I shrieked as invisible hands ripped at the flesh and muscle that kept me whole. It was as if my own helix strands were retaliating against me. I crumbled to the ground in agony. Agony like nothing I had ever encountered before, and I knew pain. I’d had more than my share of being scalded, skewered, stabbed, shot, and tortured a dozen different ways. None compared to this. This was sweeping and excruciating to my core.

Clenching my teeth until I thought they would crack, panting in pain, I peered down at my arms, almost expecting them to drop to the ground. Why were the Fates punishing me like this? Why bring me here to drag on this torture?

And then it dawned on me.

It was to demonstrate their divine power. They were showing me the force I was up against. I was a simple organism next to them. A feeble nothing. They controlled all; they granted all. Next to them, I was but a mortal. How dare I use my magic to counter what they were conjuring?

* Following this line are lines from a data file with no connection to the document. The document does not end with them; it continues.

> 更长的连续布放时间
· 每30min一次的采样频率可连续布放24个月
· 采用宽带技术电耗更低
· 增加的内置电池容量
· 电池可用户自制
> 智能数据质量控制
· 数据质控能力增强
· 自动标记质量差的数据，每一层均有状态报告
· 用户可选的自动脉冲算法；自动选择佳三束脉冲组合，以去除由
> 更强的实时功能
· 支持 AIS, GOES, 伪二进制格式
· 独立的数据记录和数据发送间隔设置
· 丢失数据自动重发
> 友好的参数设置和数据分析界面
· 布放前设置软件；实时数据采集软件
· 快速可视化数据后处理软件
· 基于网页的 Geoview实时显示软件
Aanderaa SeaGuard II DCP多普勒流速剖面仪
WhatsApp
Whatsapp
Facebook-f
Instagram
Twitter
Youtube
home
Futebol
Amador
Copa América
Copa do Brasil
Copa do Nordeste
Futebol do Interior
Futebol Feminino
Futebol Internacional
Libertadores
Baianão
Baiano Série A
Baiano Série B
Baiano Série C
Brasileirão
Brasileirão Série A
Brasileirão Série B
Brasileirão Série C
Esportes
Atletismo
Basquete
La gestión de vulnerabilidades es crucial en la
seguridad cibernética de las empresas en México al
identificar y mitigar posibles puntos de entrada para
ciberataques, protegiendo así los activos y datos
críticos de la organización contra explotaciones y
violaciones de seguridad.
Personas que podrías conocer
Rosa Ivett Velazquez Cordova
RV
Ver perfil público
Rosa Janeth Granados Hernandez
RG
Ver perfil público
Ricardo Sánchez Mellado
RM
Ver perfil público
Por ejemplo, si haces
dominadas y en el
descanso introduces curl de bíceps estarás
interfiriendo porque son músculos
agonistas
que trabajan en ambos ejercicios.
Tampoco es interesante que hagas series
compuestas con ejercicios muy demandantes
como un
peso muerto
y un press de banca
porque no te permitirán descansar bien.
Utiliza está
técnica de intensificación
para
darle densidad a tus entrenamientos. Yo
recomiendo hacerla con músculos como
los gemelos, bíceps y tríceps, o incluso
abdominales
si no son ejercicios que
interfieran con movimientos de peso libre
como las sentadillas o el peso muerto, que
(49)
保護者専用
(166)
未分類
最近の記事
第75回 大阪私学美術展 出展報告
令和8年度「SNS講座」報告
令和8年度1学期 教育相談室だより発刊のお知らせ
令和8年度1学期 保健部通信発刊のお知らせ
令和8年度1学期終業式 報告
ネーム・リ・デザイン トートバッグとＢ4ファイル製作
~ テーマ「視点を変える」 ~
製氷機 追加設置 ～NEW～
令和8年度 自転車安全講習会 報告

As if my thoughts triggered relief, the tornado vanished along with my agony, leaving me hunched over in a small pile on the dirt, disoriented and unbalanced. Taking a deep breath, I lifted my head, preparing myself for the next exhibition. The next test. My eyes met white. All was white. Like a psychiatric ward, only there were no decipherable walls or ceiling or floor. No doors. I was sitting inside a two-dimensional blank canvas and the artist hadn’t begun yet.

A shimmer somewhere off in the distance grabbed my eye. A tiny ripple of light—like a tear in the canvas—broke through. Then another … and another. All around me, shimmers of light appeared and grew closer until my surroundings undulated like sunlight glimmering on a thousand diamonds. Out of these iridescent waves floated four forms with no discernible features. They glided forward and began to take shape.

My environment morphed yet again. I was no longer crouching in a white nothingness. I was now perched on a round marble pedestal, maybe a foot in diameter and the axis of a shallow, round vessel, divided in four equal sections by short walls. Each section brimmed with tiny glass marbles.

A forest of peculiar trees outside of the vessel had appeared in the seconds that my eyes were focused on the glass marbles. The trees were the size of enormous ancient oaks, their canopies sprawling, only their trunks were made of a crystalized substance. I gazed in awe at the perfectly round, stiff leaves of kaleidoscopic colors hanging from the branches. Though no breeze touched the air, they shifted and glistened in the sunlight. Sunlight from not one but seven glowing masses above. Ferns with the same kaleidoscopic leaves covered the forest floor, looking all the more bizarre given the glimpses of lush green grass peeking out from beneath.